### [Exercise details]
Everything from the line with "nye mulighedsrum og blive endnu mere" through the last line of the records below should be copied exactly, both ends included.

### [Record excerpts]
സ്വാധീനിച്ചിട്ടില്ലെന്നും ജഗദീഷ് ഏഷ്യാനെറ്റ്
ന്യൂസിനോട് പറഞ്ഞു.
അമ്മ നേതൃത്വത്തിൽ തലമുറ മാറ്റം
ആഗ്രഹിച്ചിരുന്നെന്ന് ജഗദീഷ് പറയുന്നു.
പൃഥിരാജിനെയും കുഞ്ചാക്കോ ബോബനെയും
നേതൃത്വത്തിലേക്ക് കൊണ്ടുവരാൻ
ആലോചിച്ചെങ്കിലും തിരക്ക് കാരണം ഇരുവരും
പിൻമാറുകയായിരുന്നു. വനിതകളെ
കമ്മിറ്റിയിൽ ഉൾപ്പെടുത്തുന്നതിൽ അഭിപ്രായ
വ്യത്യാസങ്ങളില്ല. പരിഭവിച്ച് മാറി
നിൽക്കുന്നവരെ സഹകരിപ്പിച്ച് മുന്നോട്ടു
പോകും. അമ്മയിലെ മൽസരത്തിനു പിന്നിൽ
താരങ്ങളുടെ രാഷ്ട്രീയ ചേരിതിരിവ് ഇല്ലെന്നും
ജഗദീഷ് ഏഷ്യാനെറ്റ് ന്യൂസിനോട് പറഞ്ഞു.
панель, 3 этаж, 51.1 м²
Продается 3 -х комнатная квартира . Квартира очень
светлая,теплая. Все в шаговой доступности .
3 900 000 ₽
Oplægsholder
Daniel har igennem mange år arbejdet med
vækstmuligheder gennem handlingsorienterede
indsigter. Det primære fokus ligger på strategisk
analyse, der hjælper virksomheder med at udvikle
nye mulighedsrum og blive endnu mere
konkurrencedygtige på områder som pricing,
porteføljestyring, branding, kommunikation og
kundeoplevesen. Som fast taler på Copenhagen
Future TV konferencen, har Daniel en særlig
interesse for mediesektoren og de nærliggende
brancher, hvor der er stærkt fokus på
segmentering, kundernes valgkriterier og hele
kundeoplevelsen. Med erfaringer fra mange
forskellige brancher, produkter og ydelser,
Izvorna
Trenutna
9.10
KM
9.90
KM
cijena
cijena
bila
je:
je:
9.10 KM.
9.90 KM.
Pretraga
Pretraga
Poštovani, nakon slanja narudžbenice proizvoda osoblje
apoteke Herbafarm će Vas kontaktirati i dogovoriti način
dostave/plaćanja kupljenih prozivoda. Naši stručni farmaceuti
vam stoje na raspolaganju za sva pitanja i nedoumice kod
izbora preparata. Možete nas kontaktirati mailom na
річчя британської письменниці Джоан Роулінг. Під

### [Expected output]
nye mulighedsrum og blive endnu mere
konkurrencedygtige på områder som pricing,
porteføljestyring, branding, kommunikation og
kundeoplevesen. Som fast taler på Copenhagen
Future TV konferencen, har Daniel en særlig
interesse for mediesektoren og de nærliggende
brancher, hvor der er stærkt fokus på
segmentering, kundernes valgkriterier og hele
kundeoplevelsen. Med erfaringer fra mange
forskellige brancher, produkter og ydelser,
Izvorna
Trenutna
9.10
KM
9.90
KM
cijena
cijena
bila
je:
je:
9.10 KM.
9.90 KM.
Pretraga
Pretraga
Poštovani, nakon slanja narudžbenice proizvoda osoblje
apoteke Herbafarm će Vas kontaktirati i dogovoriti način
dostave/plaćanja kupljenih prozivoda. Naši stručni farmaceuti
vam stoje na raspolaganju za sva pitanja i nedoumice kod
izbora preparata. Možete nas kontaktirati mailom na
річчя британської письменниці Джоан Роулінг. Під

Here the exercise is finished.